Pictures must not be copied, but every entry must be reproduced exactly.

╭─ PROVIDED DATA

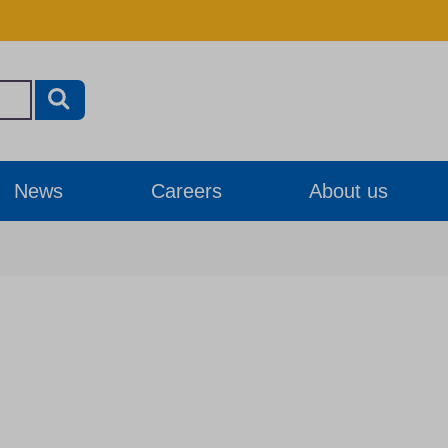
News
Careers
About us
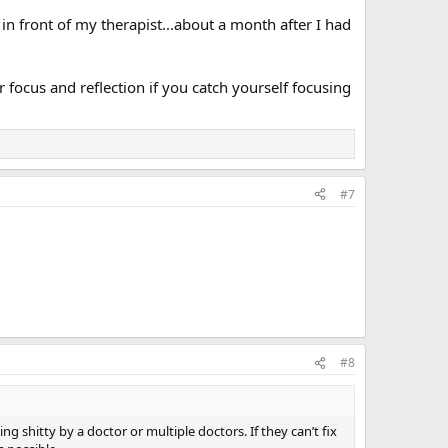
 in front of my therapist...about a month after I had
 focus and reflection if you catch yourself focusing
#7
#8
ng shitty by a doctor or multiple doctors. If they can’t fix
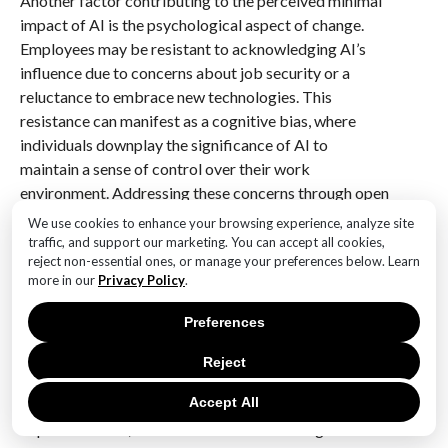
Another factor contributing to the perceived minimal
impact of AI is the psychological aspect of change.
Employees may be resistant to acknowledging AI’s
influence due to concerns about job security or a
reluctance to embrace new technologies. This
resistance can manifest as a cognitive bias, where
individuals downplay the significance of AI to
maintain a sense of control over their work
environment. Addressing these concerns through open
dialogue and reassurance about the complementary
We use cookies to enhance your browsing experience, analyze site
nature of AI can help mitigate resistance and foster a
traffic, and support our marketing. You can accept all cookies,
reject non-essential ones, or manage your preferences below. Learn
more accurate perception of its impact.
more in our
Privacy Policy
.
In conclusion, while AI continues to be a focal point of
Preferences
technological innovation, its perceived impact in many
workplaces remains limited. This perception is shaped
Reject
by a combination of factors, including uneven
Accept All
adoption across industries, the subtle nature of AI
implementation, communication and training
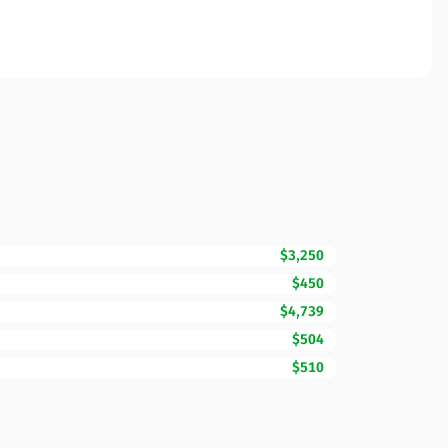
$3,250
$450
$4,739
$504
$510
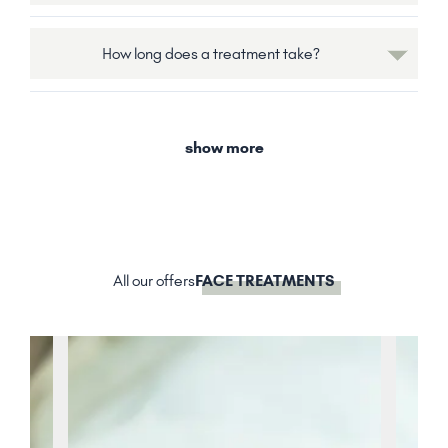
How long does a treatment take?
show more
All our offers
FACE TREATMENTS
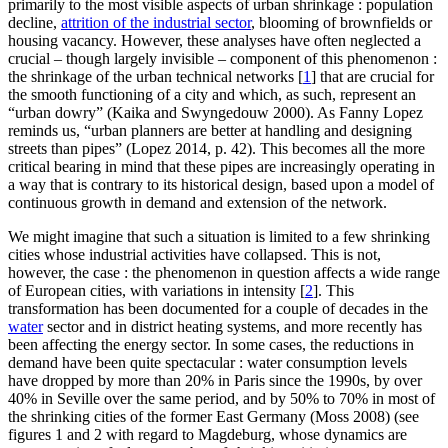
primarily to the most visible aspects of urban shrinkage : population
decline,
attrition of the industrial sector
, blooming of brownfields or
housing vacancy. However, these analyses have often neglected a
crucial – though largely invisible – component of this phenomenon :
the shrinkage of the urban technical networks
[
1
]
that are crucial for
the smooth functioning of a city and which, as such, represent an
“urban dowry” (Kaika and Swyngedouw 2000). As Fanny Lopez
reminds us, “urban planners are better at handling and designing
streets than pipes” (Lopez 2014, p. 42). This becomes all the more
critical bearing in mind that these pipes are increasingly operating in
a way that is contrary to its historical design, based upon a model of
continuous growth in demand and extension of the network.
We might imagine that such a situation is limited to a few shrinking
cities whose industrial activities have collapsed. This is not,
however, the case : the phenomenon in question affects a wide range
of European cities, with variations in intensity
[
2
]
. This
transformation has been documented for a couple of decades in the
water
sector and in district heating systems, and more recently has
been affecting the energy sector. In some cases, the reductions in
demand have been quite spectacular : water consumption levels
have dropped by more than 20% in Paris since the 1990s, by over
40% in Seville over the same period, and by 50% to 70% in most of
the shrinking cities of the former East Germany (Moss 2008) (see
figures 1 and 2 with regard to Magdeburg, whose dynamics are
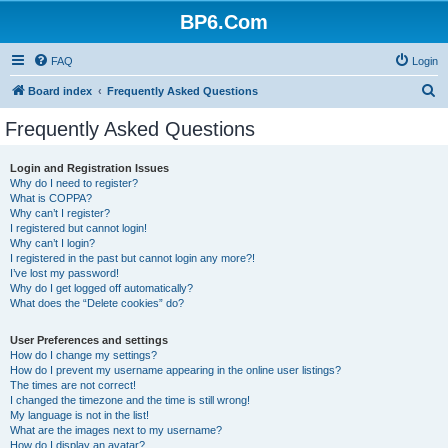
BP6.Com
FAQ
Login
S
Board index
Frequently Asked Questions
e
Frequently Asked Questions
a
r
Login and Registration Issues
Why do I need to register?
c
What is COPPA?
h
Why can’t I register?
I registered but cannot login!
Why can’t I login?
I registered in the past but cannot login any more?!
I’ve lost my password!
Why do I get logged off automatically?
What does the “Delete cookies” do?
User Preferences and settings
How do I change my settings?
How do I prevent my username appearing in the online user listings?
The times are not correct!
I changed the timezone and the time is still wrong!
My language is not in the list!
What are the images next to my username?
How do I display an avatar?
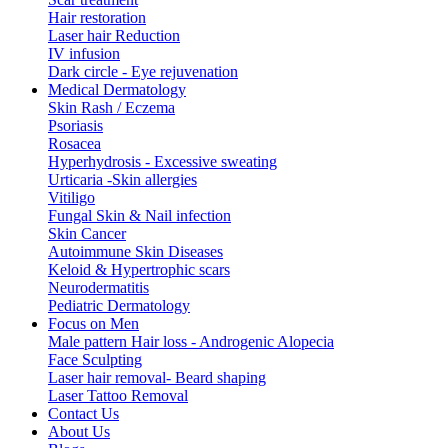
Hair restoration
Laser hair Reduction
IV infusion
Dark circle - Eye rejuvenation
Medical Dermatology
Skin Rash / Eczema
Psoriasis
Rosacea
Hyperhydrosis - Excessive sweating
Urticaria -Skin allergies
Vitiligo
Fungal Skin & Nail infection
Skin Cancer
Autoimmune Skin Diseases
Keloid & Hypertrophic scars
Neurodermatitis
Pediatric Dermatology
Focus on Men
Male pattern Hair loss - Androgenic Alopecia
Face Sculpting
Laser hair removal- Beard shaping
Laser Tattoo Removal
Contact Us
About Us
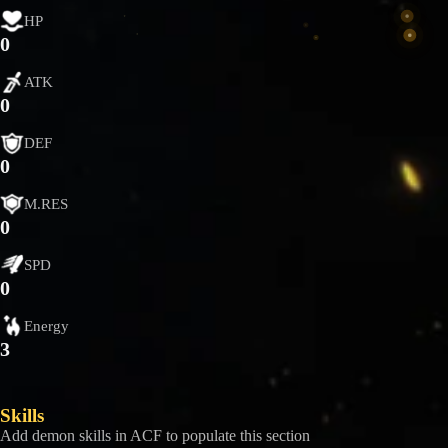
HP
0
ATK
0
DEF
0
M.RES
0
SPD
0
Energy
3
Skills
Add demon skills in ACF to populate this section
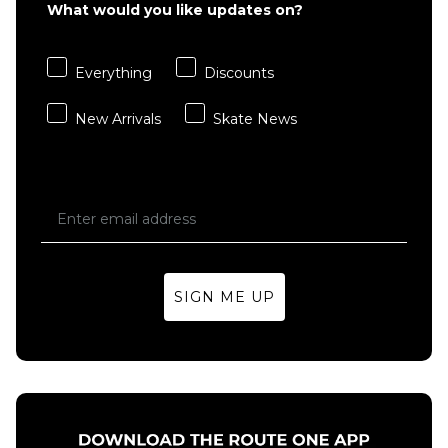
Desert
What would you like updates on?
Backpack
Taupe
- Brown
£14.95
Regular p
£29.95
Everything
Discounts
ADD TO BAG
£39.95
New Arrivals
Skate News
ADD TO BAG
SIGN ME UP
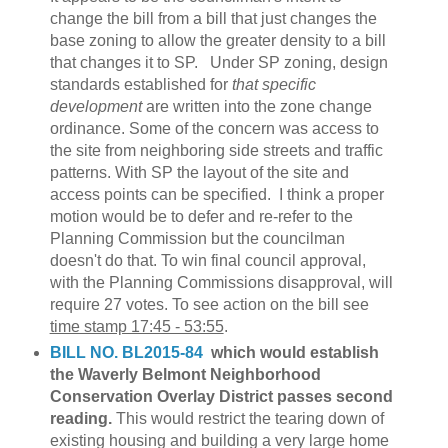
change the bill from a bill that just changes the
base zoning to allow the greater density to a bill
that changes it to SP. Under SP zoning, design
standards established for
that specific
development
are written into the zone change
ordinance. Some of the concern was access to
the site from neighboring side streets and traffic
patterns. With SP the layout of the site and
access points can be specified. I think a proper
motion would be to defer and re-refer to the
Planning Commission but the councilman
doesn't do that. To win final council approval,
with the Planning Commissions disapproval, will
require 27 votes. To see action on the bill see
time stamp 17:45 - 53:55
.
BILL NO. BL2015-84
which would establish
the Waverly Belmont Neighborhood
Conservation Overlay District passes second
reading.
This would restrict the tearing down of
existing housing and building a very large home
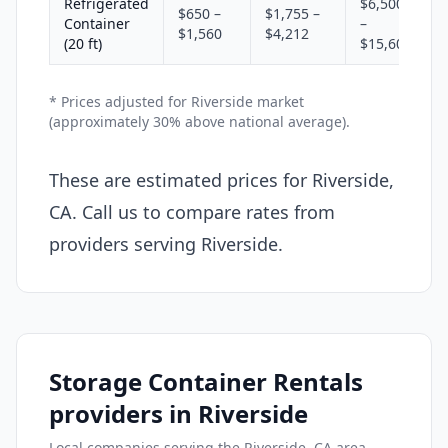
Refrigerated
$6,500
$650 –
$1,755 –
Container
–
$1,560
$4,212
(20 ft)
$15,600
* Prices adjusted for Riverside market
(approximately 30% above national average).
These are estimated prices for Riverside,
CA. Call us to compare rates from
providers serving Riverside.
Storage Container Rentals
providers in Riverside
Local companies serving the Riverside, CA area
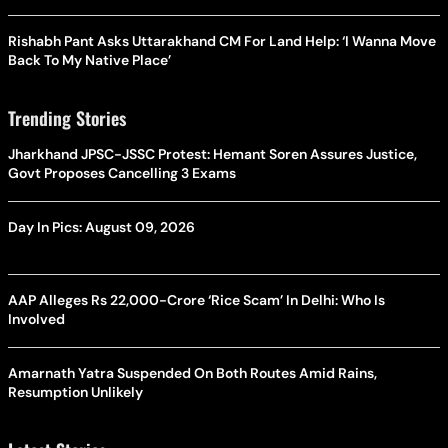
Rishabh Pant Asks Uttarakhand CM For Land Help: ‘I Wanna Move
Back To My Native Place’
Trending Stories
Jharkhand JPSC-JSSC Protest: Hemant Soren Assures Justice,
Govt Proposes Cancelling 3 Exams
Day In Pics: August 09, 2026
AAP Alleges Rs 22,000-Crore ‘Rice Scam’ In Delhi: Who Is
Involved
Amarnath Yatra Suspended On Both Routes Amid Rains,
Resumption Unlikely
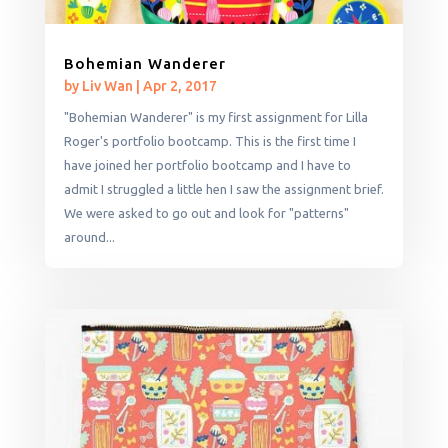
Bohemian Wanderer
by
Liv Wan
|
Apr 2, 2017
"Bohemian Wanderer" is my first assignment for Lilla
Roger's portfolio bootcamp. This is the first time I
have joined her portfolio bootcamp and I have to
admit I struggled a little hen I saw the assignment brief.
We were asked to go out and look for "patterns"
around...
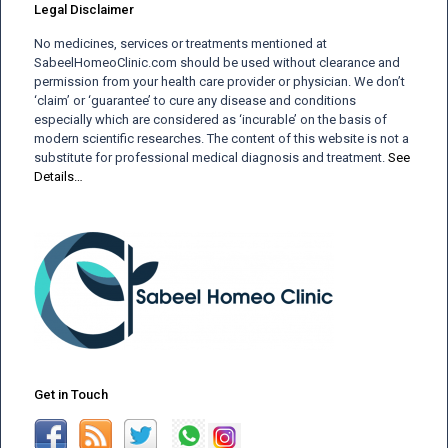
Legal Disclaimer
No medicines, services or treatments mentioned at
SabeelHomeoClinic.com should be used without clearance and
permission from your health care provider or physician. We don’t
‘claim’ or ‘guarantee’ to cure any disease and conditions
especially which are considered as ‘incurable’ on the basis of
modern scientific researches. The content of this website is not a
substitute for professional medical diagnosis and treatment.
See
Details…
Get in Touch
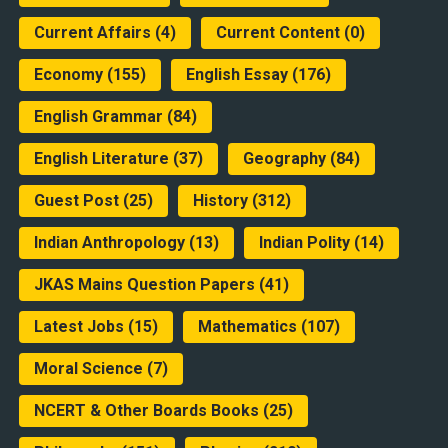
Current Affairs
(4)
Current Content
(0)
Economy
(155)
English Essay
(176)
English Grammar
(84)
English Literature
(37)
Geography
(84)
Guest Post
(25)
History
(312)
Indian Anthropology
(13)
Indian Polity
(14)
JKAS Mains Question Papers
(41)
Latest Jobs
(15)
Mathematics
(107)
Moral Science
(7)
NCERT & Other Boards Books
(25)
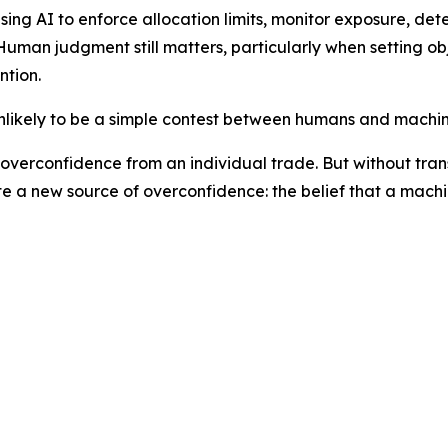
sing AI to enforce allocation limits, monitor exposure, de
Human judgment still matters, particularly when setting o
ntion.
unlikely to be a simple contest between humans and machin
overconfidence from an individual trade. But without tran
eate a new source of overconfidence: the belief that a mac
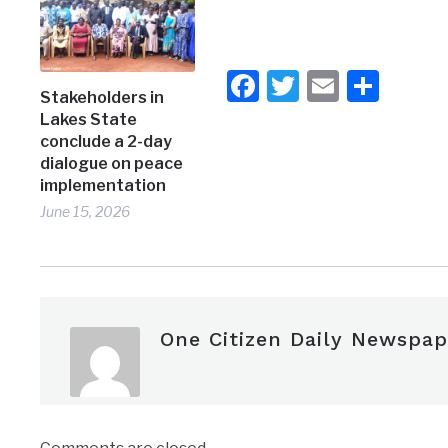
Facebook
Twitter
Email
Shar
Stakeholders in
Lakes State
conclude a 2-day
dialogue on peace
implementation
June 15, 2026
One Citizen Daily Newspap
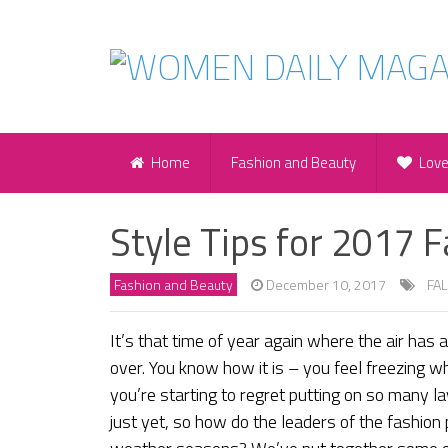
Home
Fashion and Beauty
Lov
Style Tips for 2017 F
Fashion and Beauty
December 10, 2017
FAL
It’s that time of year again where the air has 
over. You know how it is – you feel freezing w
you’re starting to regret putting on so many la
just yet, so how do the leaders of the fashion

╰─

→ EXERCISE RESPONSE
News
Careers
About us
 in front of my therapist...about a month after I had
 focus and reflection if you catch yourself focusing
#7
#8
ng shitty by a doctor or multiple doctors. If they can’t fix
Another factor contributing to the perceived minimal
impact of AI is the psychological aspect of change.
Employees may be resistant to acknowledging AI’s
influence due to concerns about job security or a
reluctance to embrace new technologies. This
resistance can manifest as a cognitive bias, where
individuals downplay the significance of AI to
maintain a sense of control over their work
environment. Addressing these concerns through open
dialogue and reassurance about the complementary
We use cookies to enhance your browsing experience, analyze site
nature of AI can help mitigate resistance and foster a
traffic, and support our marketing. You can accept all cookies,
reject non-essential ones, or manage your preferences below. Learn
more accurate perception of its impact.
more in our
Privacy Policy
.
In conclusion, while AI continues to be a focal point of
Preferences
technological innovation, its perceived impact in many
workplaces remains limited. This perception is shaped
Reject
by a combination of factors, including uneven
Accept All
adoption across industries, the subtle nature of AI
implementation, communication and training
$3,250
$450
$4,739
$504
$510
How long does a treatment take?
show more
All our offers
FACE TREATMENTS
primarily to the most visible aspects of urban shrinkage : population
decline,
attrition of the industrial sector
, blooming of brownfields or
housing vacancy. However, these analyses have often neglected a
crucial – though largely invisible – component of this phenomenon :
the shrinkage of the urban technical networks
[
1
]
that are crucial for
the smooth functioning of a city and which, as such, represent an
“urban dowry” (Kaika and Swyngedouw 2000). As Fanny Lopez
reminds us, “urban planners are better at handling and designing
streets than pipes” (Lopez 2014, p. 42). This becomes all the more
critical bearing in mind that these pipes are increasingly operating in
a way that is contrary to its historical design, based upon a model of
continuous growth in demand and extension of the network.
We might imagine that such a situation is limited to a few shrinking
cities whose industrial activities have collapsed. This is not,
however, the case : the phenomenon in question affects a wide range
of European cities, with variations in intensity
[
2
]
. This
transformation has been documented for a couple of decades in the
water
sector and in district heating systems, and more recently has
been affecting the energy sector. In some cases, the reductions in
demand have been quite spectacular : water consumption levels
have dropped by more than 20% in Paris since the 1990s, by over
40% in Seville over the same period, and by 50% to 70% in most of
the shrinking cities of the former East Germany (Moss 2008) (see
figures 1 and 2 with regard to Magdeburg, whose dynamics are
BP6.Com
FAQ
Login
S
Board index
Frequently Asked Questions
e
Frequently Asked Questions
a
r
Login and Registration Issues
Why do I need to register?
c
What is COPPA?
h
Why can’t I register?
I registered but cannot login!
Why can’t I login?
I registered in the past but cannot login any more?!
I’ve lost my password!
Why do I get logged off automatically?
What does the “Delete cookies” do?
User Preferences and settings
How do I change my settings?
How do I prevent my username appearing in the online user listings?
The times are not correct!
I changed the timezone and the time is still wrong!
My language is not in the list!
What are the images next to my username?
How do I display an avatar?
Hair restoration
Laser hair Reduction
IV infusion
Dark circle - Eye rejuvenation
Medical Dermatology
Skin Rash / Eczema
Psoriasis
Rosacea
Hyperhydrosis - Excessive sweating
Urticaria -Skin allergies
Vitiligo
Fungal Skin & Nail infection
Skin Cancer
Autoimmune Skin Diseases
Keloid & Hypertrophic scars
Neurodermatitis
Pediatric Dermatology
Focus on Men
Male pattern Hair loss - Androgenic Alopecia
Face Sculpting
Laser hair removal- Beard shaping
Laser Tattoo Removal
Contact Us
About Us
HP
0
ATK
0
DEF
0
M.RES
0
SPD
0
Energy
3
Skills
Add demon skills in ACF to populate this section
Desert
What would you like updates on?
Backpack
Taupe
- Brown
£14.95
Regular p
£29.95
Everything
Discounts
ADD TO BAG
£39.95
New Arrivals
Skate News
ADD TO BAG
SIGN ME UP
change the bill from a bill that just changes the
base zoning to allow the greater density to a bill
that changes it to SP. Under SP zoning, design
standards established for
that specific
development
are written into the zone change
ordinance. Some of the concern was access to
the site from neighboring side streets and traffic
patterns. With SP the layout of the site and
access points can be specified. I think a proper
motion would be to defer and re-refer to the
Planning Commission but the councilman
doesn't do that. To win final council approval,
with the Planning Commissions disapproval, will
require 27 votes. To see action on the bill see
time stamp 17:45 - 53:55
.
BILL NO. BL2015-84
which would establish
the Waverly Belmont Neighborhood
Conservation Overlay District passes second
reading.
This would restrict the tearing down of
existing housing and building a very large home
Refrigerated
$6,500
$650 –
$1,755 –
Container
–
$1,560
$4,212
(20 ft)
$15,600
* Prices adjusted for Riverside market
(approximately 30% above national average).
These are estimated prices for Riverside,
CA. Call us to compare rates from
providers serving Riverside.
Storage Container Rentals
providers in Riverside
Local companies serving the Riverside, CA area
Rishabh Pant Asks Uttarakhand CM For Land Help: ‘I Wanna Move
Back To My Native Place’
Trending Stories
Jharkhand JPSC-JSSC Protest: Hemant Soren Assures Justice,
Govt Proposes Cancelling 3 Exams
Day In Pics: August 09, 2026
AAP Alleges Rs 22,000-Crore ‘Rice Scam’ In Delhi: Who Is
Involved
Amarnath Yatra Suspended On Both Routes Amid Rains,
Resumption Unlikely
Bohemian Wanderer
by
Liv Wan
|
Apr 2, 2017
"Bohemian Wanderer" is my first assignment for Lilla
Roger's portfolio bootcamp. This is the first time I
have joined her portfolio bootcamp and I have to
admit I struggled a little hen I saw the assignment brief.
We were asked to go out and look for "patterns"
around...
Legal Disclaimer
No medicines, services or treatments mentioned at
SabeelHomeoClinic.com should be used without clearance and
permission from your health care provider or physician. We don’t
‘claim’ or ‘guarantee’ to cure any disease and conditions
especially which are considered as ‘incurable’ on the basis of
modern scientific researches. The content of this website is not a
substitute for professional medical diagnosis and treatment.
See
Details…
Get in Touch
Current Affairs
(4)
Current Content
(0)
Economy
(155)
English Essay
(176)
English Grammar
(84)
English Literature
(37)
Geography
(84)
Guest Post
(25)
History
(312)
Indian Anthropology
(13)
Indian Polity
(14)
JKAS Mains Question Papers
(41)
Latest Jobs
(15)
Mathematics
(107)
Moral Science
(7)
NCERT & Other Boards Books
(25)
sing AI to enforce allocation limits, monitor exposure, de
Human judgment still matters, particularly when setting o
ntion.
unlikely to be a simple contest between humans and machin
overconfidence from an individual trade. But without tran
eate a new source of overconfidence: the belief that a mac
Facebook
Twitter
Email
Shar
Stakeholders in
Lakes State
conclude a 2-day
dialogue on peace
implementation
June 15, 2026
One Citizen Daily Newspap
Home
Fashion and Beauty
Lov
Style Tips for 2017 F
Fashion and Beauty
December 10, 2017
FAL
It’s that time of year again where the air has 
over. You know how it is – you feel freezing w
you’re starting to regret putting on so many la
just yet, so how do the leaders of the fashion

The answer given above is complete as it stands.